* [Problem to work on]
Would you copy out each line of the records below that includes the word "Thirrja"?

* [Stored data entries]
_ _ _ _ _ _ _

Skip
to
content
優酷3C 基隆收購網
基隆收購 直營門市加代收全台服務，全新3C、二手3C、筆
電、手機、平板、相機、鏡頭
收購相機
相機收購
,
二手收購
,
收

_ _ _ _ _ _ _

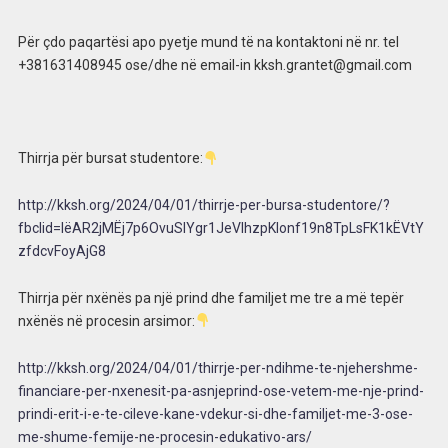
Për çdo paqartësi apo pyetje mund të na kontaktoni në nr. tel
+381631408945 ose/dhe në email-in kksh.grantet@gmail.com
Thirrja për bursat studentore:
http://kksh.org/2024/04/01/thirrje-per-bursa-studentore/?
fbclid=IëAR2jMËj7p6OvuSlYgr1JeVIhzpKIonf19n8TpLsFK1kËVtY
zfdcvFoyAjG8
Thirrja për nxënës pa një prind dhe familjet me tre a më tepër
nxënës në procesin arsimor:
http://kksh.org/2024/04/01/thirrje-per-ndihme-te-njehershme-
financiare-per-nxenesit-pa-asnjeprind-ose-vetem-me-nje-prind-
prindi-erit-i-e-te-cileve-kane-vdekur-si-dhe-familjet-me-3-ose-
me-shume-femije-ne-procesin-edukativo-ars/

_ _ _ _ _ _ _

* [Your solution]
Thirrja për bursat studentore:
Thirrja për nxënës pa një prind dhe familjet me tre a më tepër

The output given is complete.